A BK-tree is a type of metric tree, which is to say it’s a tree structure ideal for storing and retrieving elements of metric spaces.

So what’s a metric space? A metric space is made up of two things:

A set \(E\) of elements, and
a function \(m\) that, given any two elements \(x,y \in E\), returns some distance \(d \in \mathbb{R}\) between them.

The distance function \(m\) is called the “metric”. There are some restrictions on how the metric must behave, but any metric that meets the qualifications can be combined with \(E\) to form a metric space. The restrictions are as follows:

\(\forall x,y \in E\), the metric \(m(x, y)\) must

Produce a non-negative value.
Produce zero if and only if \(x = y\).
Be equal to \(m(y, x)\) (in other words, \(m\) must be symmetric).
Satisfy the triangle inequality.

An example of a metric space is the set of integers with the metric \(m(x,y) = \vert x - y \vert\). The set of integers with metric \(m'(x,y) = \sqrt{x^2 - y^2}\) forms a different metric space.

You can also form metric spaces over non-numerical sets. The set of strings with a Levenshtein distance (or “edit distance”) function forms a metric space, for example.

BK-trees exploit properties of a metric function to efficiently retrieve elements based on distance. For example, a spelling corrector might want to find all words within a Levenshtein distance of one from some misspelled word. BK-trees are designed for this type of problem. (There are, however, better ways of tackling the spelling correction problem.)

Nodes in a BK-tree can have an arbitrary number of children, but the trick is that each node can have at most one child any given distance from it. So, in our String/Levenshtein space, the word “steam” could have a child “stream” (distance 1); but if it did, it could not also have a child of “steal” (also distance 1).

To insert a node \(ins\) into a BK-tree, start with the root. Compute \(dist = m(root, ins)\). If the root already has a child \(c\) that is \(dist\) away, recursively insert \(ins\) as a child of \(c\). Otherwise, \(ins\) becomes the child of the root with distance \(dist\).

A tree constructed this way lets you prune entire branches as you search for elements within a distance. If the maximum distance in your search is \(d\_{max}\), you can ignore subtrees of the root greater than \(d\_{max}\) away. For children of the root with distance \(d\), you can ignore any of their children not within the range \(d \pm d\_{max}\); this follows from the metric’s adherence to the triangle inequality. The pruning cutoff range increases by the distance from node to node as you recurse down the tree.

For a more detailed walkthrough of the insertion and search algorithms, see this blog post.

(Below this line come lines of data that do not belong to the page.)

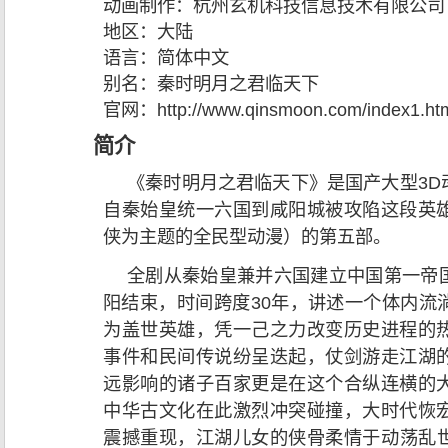
动画制作：
杭州玄机科技信息技术有限公司
地区：
大陆
语言：
简体中文
别名：
秦时明月之君临天下
官网：
http://www.qinsmoon.com/index1.ht
简介
《秦时明月之君临天下》是国产大型3D
自秦始皇统一六国到咸阳城被攻陷这段英
侠为主题的全民型动漫）的第五部。
全剧从秦始皇兼并六国建立中国第一帝
阳结束，时间跨度30年，讲述一个体内流
为盖世英雄，凭一己之力改变历史进程的
事件和民间传说纷呈迭起，仗剑游走江湖
远影响的诸子百家更是在这个合纵连横的
中华古文化在此激烈冲突碰撞，大时代恢
震撼重现，江湖儿女的侠骨柔情于动荡乱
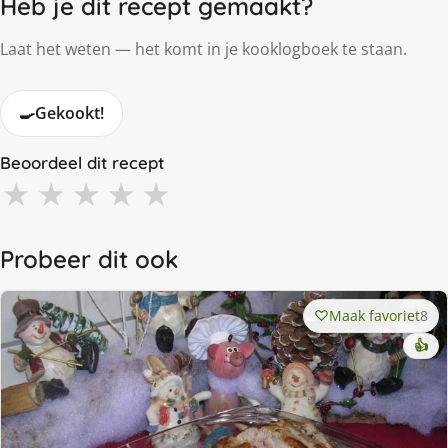
Heb je dit recept gemaakt?
Laat het weten — het komt in je kooklogboek te staan.
🍳
Gekookt!
Beoordeel dit recept
★
★
★
★
★
Probeer dit ook
Maak favoriet
8
👍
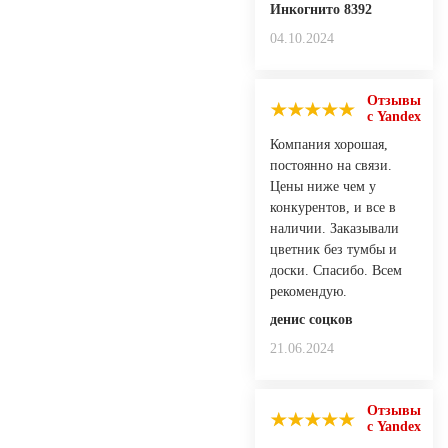
Инкогнито 8392
04.10.2024
Отзывы
с Yandex
Компания хорошая,
постоянно на связи.
Цены ниже чем у
конкурентов, и все в
наличии. Заказывали
цветник без тумбы и
доски. Спасибо. Всем
рекомендую.
денис соцков
21.06.2024
Отзывы
с Yandex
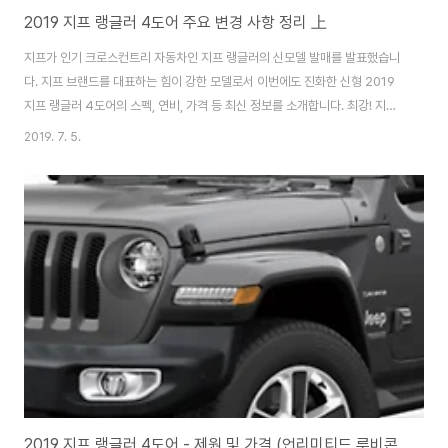
2019 지프 랭글러 4도어 주요 변경 사항 정리 上
지프가 인기 크로스컨트리 자동차인 지프 랭글러의 신모델 발매를 발표했습니
다. 지프 브랜드를 대표하는 힘이 강한 모델로서 이번에도 진화한 신형 2019
지프 랭글러 4도어의 스펙, 연비, 가격 등 최신 정보를 소개합니다. 최강! 지프
신형 랭글러 언리미티드 루비콘 발매!▼ 지프 신형 랭글러 언리미티드 루비콘
2019. 7. 5.
이미지 지프가, 크로스컨트리 모델 "랭글러" 신모델인 "랭글러 언리미티드 루
비콘" 발매를 발표했습니다. 지프 랭글러는 험로 주파 성능이 세일즈 포인트입
니다. 지프 차량 중에서도 특히 주행 성능을 중시한 모델로 알려져, 억센 스타일
과 높은 내구성에 팬이 많은 모델입니다. 새로운 세대의 랭글러는 2018년 11
월 풀 모델 체인지가 진화한 파워 트레인(전동기구)을 포함하여 큰 인기를 끌었
습니다. 신형 랭글러..
2019 지프 랭글러 4도어 - 제원 및 가격 (언리미티드 루비콘 V6 엔진)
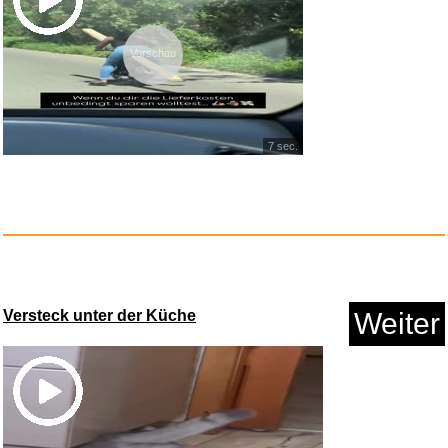
Vorschau
7 sec.
HABA Terra Kids Opinel
Taschen...
Anzeige
Versteck unter der Küche
Weiter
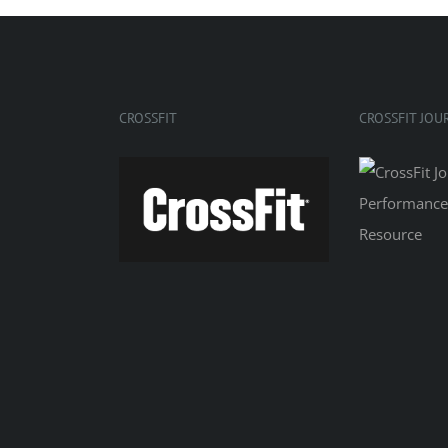
CROSSFIT
CROSSFIT JOU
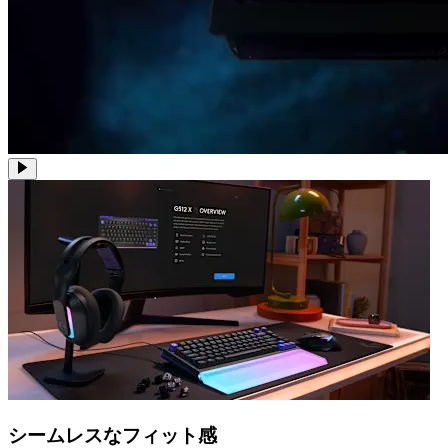
シームレスなフィット感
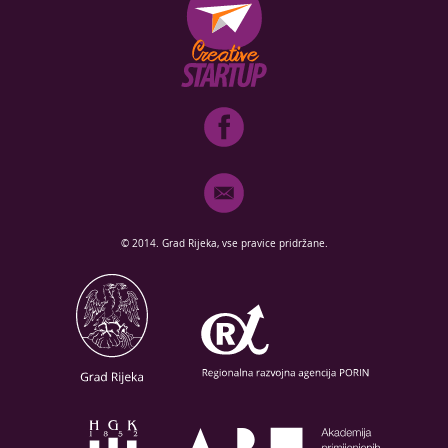
© 2014. Grad Rijeka, vse pravice pridržane.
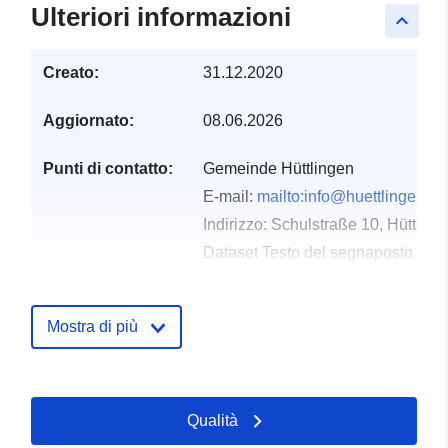
Ulteriori informazioni
keyboard_arrow_up
Creato:
31.12.2020
Aggiornato:
08.06.2026
Punti di contatto:
Gemeinde Hüttlingen
E-mail:
mailto:info@huettlingen.de
Indirizzo:
Schulstraße 10, Hüttlin
Dataset Testo del segnaposto del 
http://www.huettlingen.de
Mostra di più
Registro del
Aggiunta a data.europa.eu:
21
catalogo:
February 2026
Aggiornato su data.europa.eu:
03 August 2026
Qualità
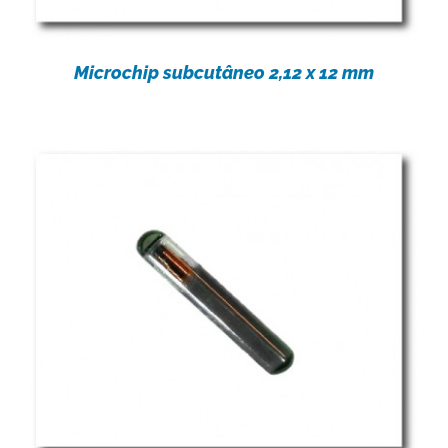
Microchip subcutâneo 2,12 x 12 mm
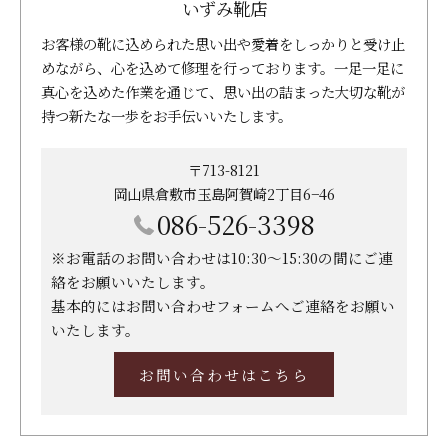
いずみ靴店
お客様の靴に込められた思い出や愛着をしっかりと受け止
めながら、心を込めて修理を行っております。一足一足に
真心を込めた作業を通じて、思い出の詰まった大切な靴が
持つ新たな一歩をお手伝いいたします。
〒713-8121
岡山県倉敷市玉島阿賀崎2丁目6−46
086-526-3398
※お電話のお問い合わせは10:30～15:30の間にご連
絡をお願いいたします。
基本的にはお問い合わせフォームへご連絡をお願い
いたします。
お問い合わせはこちら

As mentioned at the start of this post, my implementation of BK-trees is up on github. The exported parts of the module are:

type (Metric a) = a -> a -> Int
mkBkTree :: (Metric a) -> (BKTree a)
bkInsert :: (BKTree a) -> a -> (BKTree a)
bkLookup :: (BKTree a) -> Int -> a -> [a]

Using the BKTree module in the String/Levenshtein context looks like this:

import BKTree
-- From http://en.wikibooks.org/wiki/Algorithm_implementation/Strings/Levenshtein_distance#Haskell
levDistance :: Metric String
levDistance sa sb = last $ foldl transform [0..length sa] sb
  where
    transform xs@(x:xs') c = scanl compute (x+1) (zip3 sa xs xs')
    where
      compute z (c', x, y) = minimum [y+1, z+1, x + fromEnum (c' /= c)]

buildFromDictFile :: String -> IO (BKTree String)
buildFromDictFile fileName = do
  dictContents <- readFile fileName
  return $ foldl bkInsert (mkBkTree levDistance) (lines dictContents)

By building a BKTree from the Levenshtein distance metric and list of know dictionary words, we can write an easy function to suggest words one edit away from any given string:

*SpellCorrect> spellTree <- buildFromDictFile "dictionary.txt"
*SpellCorrect> let suggest = bkLookup spellTree 1
*SpellCorrect> suggest "strea"
["strep","strew","streak","stream","stria"]